But the current generation is going much further, instead of minimal tools and basic serverless apps AI can utilize the full power of a computer (“sandbox”). We’re building sandboxes that are interchangeable with EC2s from your agents perspective, with bonus features:

1. We’ve figured out how to fork a sandbox horizontally without more than a 400ms pause in it. That's not forking the filesystem, we mean forking the whole memory of it. If you’re half way down a browser page with animations running, they’ll be in the same place in all the forks. If you’re running a minecraft server every block and player will be in the same place on the forks. If you’re running a local environment and an error comes up in process that error will be there in all the forks. This works for snapshotting as well, you can save your place and come back weeks later.

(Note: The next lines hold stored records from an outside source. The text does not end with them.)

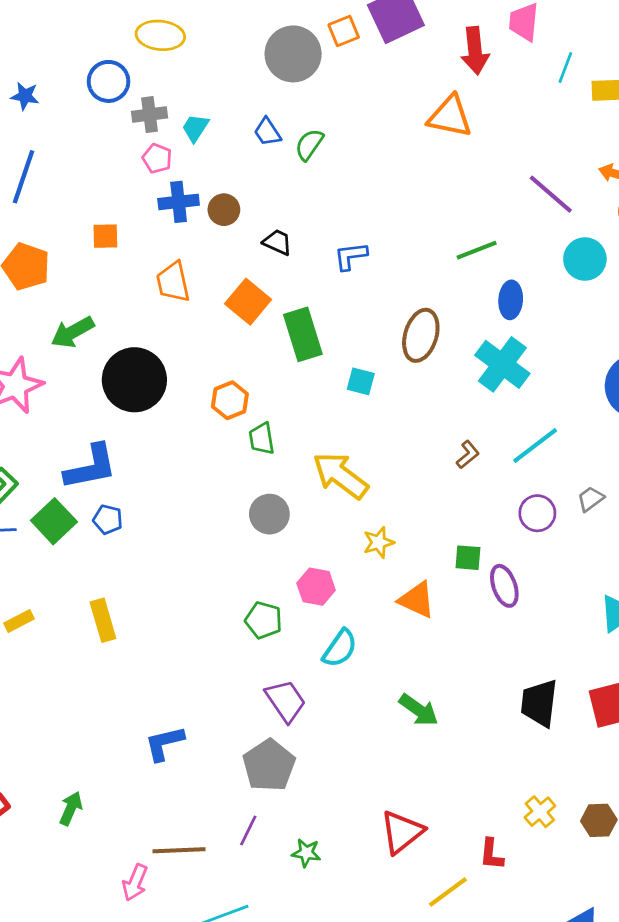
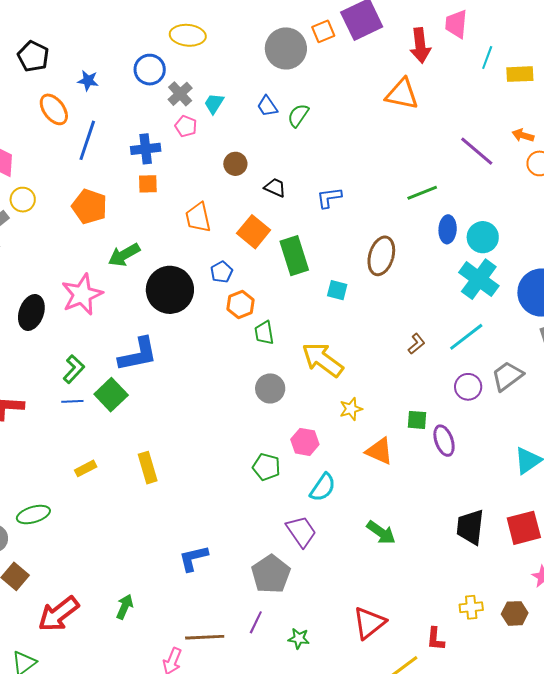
gray cross: (150, 115) -> (180, 94), turned -35
blue cross: (179, 202) -> (146, 149), moved
cyan circle: (585, 259) -> (483, 237), moved
cyan cross: (502, 364) -> (479, 279), moved
gray trapezoid: (591, 499) -> (507, 376), size x1.6
blue pentagon: (108, 519) -> (222, 272), moved, turned 30
purple trapezoid: (286, 701) -> (301, 531), moved
yellow cross: (540, 812) -> (471, 607), turned 35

2. Our sandboxes start in ~500ms.

Demo: https://www.loom.com/share/8b3d294d515442f296aecde1f42f5524

Compared with other sandboxes, our goal is to be the most powerful. We support full Linux + hardware-virtualization, eBPF, Fuse, etc. We run full Debian with multiple users and we use a systemd init instead of runc. Whatever your AI expects to work on debian should work on these vms, and if it doesn’t send a bug report.

In order to make this possible, we’ve moved to our own bare metal racks. Early in our testing we realized that moving VMs across cloud nodes would not have acceptable performance properties. We asked Google Cloud and AWS for a quote on their bare metal nodes and found that the monthly cost was equivalent to the total cost of the hardware so we did that.

Our goal is to build the necessary infrastructure to replicate the human devloop on the massively multi-tenant scale of AI, so these VMs should be as powerful as the ones you’re used to, while also being available to provision in seconds.

jFriedensreich a few seconds ago

Non open source and non local SAAS sandboxes are offensive to even try to launch. No one needs this and the only customers will be vibe coders who just don't know any better. There are teams building actual sandboxes like smolmachines, podman, colima and mre. At least be honest and put the virtualisation tech you are using as well as that its closed source SAAS on the landing page to safe people time.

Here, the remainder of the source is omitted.